Note: The numbers on the vertical axis refer to the statement number from the Collaboration health Check (see below for a list of the statements in numerical order) and the colour coding indicates the level of agreement or disagreement respondents have shared in their feedback. Green / light green indicates strength of agreement, amber is neutral and red / pink indicates disagreement.

Collaboration Health Check statements

The Collaboration Health Check asked respondents to indicate their level of agreement with 35 statements by entering: 0 - don't know / not applicable; 1 - disagree strongly; 2 - disagree; 3 - neither agree or disagree ; 4 - agree; or 5 - strongly agree.

[1] We are clear about the assumptions we hold and the facts we know about our potential partner(s).
[2] We regularly share the assumptions we hold about our partner(s), with our partner(s).
[3] We are clear about the value to us of forming relationships with other stakeholders.
[4] We tend to have a good existing relationship with our stakeholders before we collaborate on a particular initiative.
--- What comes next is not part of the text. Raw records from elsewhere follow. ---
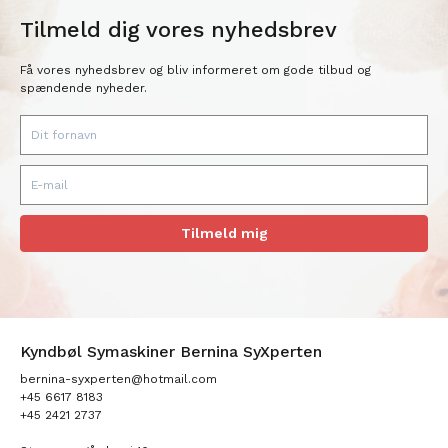
Tilmeld dig vores nyhedsbrev
Få vores nyhedsbrev og bliv informeret om gode tilbud og
spændende nyheder.
Tilmeld mig
Kyndbøl Symaskiner Bernina SyXperten
bernina-syxperten@hotmail.com
+45 6617 8183
+45 2421 2737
[5] When collaborating, we engage with our partner(s) at an early stage to ensure we incorporate their thoughts and ideas.
[6] In the early stages of engaging with potential partners, we share our "wants and offers" with them.
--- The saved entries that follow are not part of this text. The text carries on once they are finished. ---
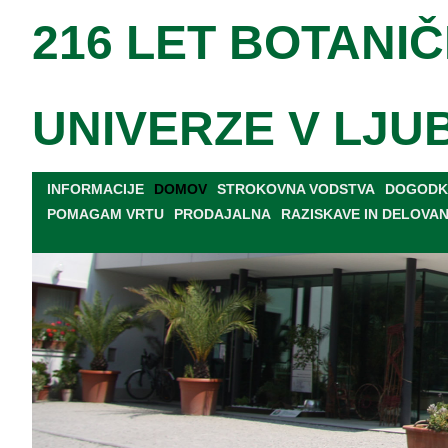
216 LET BOTANIČ
UNIVERZE V LJU
INFORMACIJE
DOMOV
STROKOVNA VODSTVA
DOGODKI
POMAGAM VRTU
PRODAJALNA
RAZISKAVE IN DELOVA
[7] We start a collaborative working initiative by paying particular attention to our relationship with our partner(s).
[8] When working with our partner(s) we are genuinely open to adopting ideas expressed by them.
[9] We are prepared to "give something up" in order to progress an opportunity to collaborate.
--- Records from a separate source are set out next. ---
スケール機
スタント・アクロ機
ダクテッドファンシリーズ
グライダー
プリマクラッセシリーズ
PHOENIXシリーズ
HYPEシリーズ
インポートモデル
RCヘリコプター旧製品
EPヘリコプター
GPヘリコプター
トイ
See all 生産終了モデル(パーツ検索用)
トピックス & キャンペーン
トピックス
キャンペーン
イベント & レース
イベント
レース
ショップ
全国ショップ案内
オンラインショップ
[10] When agreeing the activities and resourcing for a collaborative project, we also explicitly address "how" we will work together.
[11] When working collaboratively, we co-create the design of the initiative with our partner(s).
[12] When we collaborate we are clear about the level of investment required from our partner(s).
[13] When we collaborate we are clear about the level of investment we are required to make.
[14] When we collaborate we are clear about the benefit(s) that will accrue to our shared stakeholers as well as to our own stakeholders.
[15] When we collaborate, we are clear about the potential benefit(s) that will accrue to our partner(s).
[16] When we collaborate, we are clear about the potential benefit(s) that will accrue to us.
[17] We and our partners are jointly accountable for project governance.
[18] When we are working with our partner(s) it "feels" like an equitable relationship.
[19] We acknowledge and value "difference" as a source of creativity and innovation when working with other stakeholders.
[20] During collaborative work, we take collective responsibility - with our partner(s) - for maintaining our focus on achieving our mutually agreed goals.
[21] We always seek to review and where necessary revise our contract with our partner(s) during our collaboration.
[22] When we work collaboratively, we create new possibilities that would not have been created by working alone.
[23] We value and embrace the challenge presented by seeking an external stakeholder's input to and perspective on our work.
[24] Our relationship with our partner(s) continues to develop as we work together.
[25] We regularly share the insights gained from our own work with other interested stakeholders.
[26] We regularly engage colleagues from different departments in our own organisation to gain their perspective on our collaborative work.
[27] Colleagues across our organisation understand the value and challenges presented by working collaboratively.
[28] Avenues of communication are always open with our partner(s) ensuring we resolve issues that arise effectively and efficiently, while we collaborate.
[29] We always review the collaboration's performance against mutually agreed objectives.
[30] We formally close off a collaborative initiative with the full agreement of our partner(s).
[31] We are open to honest feedback from our partner(s).
[32] We are honest with our partners(s) in giving feedback.
[33] When we review a collaboration we seek to learn from the experience, rather than attributing blame for things that went wrong.
[34] In reviewing our experience of a collaborative initiative, we explore the possibility of future collaboration with our partner(s).
[35] Our relationships tend to be better with our partner(s) when we have collaborated on an initiative than they were before.